Straight off the bat, the title of the album gives a real insight into its aspirations - blending taste, sound and vision across its three words, it highlights how the ideas, songwriting and production on this album are a considered attempt to evoke synesthesia, the overlapping of senses that allows some people to see sound, and so forth. In fact, their previously championed Avey Tare is a famous synesthete along with a wide range of others from musicians like Pharrell Williams, Kanye West, Stevie Wonder and Aphex Twin, composers such as Leonard Bernstein and Franz Liszt, to geniuses such as Nikola Tesla and Friedrich Nietzsche. And while you can’t discount their nous for a melodic lead line, Rollercoasterwater’s textural experimentation is at the centre of everything they do, marrying the sounds on display with a palpable feel that can push at the limits of the designated senses, seeming to spill over into the remaining four.

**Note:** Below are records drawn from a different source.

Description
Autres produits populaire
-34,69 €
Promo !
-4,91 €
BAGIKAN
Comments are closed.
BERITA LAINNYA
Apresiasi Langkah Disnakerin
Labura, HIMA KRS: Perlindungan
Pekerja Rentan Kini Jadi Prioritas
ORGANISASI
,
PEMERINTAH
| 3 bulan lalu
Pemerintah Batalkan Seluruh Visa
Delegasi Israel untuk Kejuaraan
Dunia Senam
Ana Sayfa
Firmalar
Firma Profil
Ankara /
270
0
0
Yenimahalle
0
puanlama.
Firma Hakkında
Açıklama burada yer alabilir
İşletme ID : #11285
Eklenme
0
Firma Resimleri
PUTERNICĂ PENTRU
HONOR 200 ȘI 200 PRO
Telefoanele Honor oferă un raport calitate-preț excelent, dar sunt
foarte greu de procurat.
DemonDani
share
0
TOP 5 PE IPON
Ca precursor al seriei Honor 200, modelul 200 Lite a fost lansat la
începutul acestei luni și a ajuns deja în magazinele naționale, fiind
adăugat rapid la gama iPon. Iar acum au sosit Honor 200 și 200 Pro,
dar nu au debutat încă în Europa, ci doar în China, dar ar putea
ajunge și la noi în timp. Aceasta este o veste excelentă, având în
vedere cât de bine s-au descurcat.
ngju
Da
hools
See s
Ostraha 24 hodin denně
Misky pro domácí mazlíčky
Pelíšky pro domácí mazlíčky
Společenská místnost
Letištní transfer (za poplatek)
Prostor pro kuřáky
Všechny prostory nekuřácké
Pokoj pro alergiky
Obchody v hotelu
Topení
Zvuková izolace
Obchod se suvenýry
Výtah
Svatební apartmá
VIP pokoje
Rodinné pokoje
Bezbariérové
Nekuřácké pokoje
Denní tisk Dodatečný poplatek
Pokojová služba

The EP opens with 'Foam in My Midi Controller', as a seemingly simple two note guitar line distorts and delays, perfectly mirroring their love of subverting simplicity through experimental sounds. Despite being quite deliberate and slowly paced, the song carries and builds an epic feel, like gradually driving towards the foot of a mountain, and watching it slowly fill out the windscreen. The song eventually eats itself like an OK Computer track, delays surging off themselves. A ringing bell leads into the single, 'Avey Tare Said', which remains a sweet pop gem under layers of reverbed harmonies and textural shifts.
The undoubted centrepiece of the EP, 'Trying to Maze,', is a perfect vehicle to display percussionist Robin Levy’s skills, as his jazzy drumming manages to hold a direct centre line in the song, while adding just enough character and personality to never feel fully moored to it - and that’s before its EQ-ing makes the drums go for a quick walk outside the room. The guitars and voice remain glimmering and stoned, as the drums grow more frantic - the synthetic and acoustic elements directly competing with each other, creating a thrilling standoff.
The album’s closing track, ‘Strobe Froth,’ acts more as a deliberate wind down from the three challenging pop freak outs that have come before it. Indecipherably delayed vocals and a wandering bass-line play off the tense clicking of a spinning bicycle wheel (or not), muted drums and a floating synth. Behrin has mentioned that the EP was "an experiment with more organic sounds using acoustic elements and a more traditional recording process, clashing with synthetic textures…", and in this they have been utterly successful. But the balance that they are beginning to achieve between this experimentalism and their own deeply ingrained sense of a well crafted pop song is where Rollercoasterwater have really started to gain ground, and where they look capable of creating a lasting impact.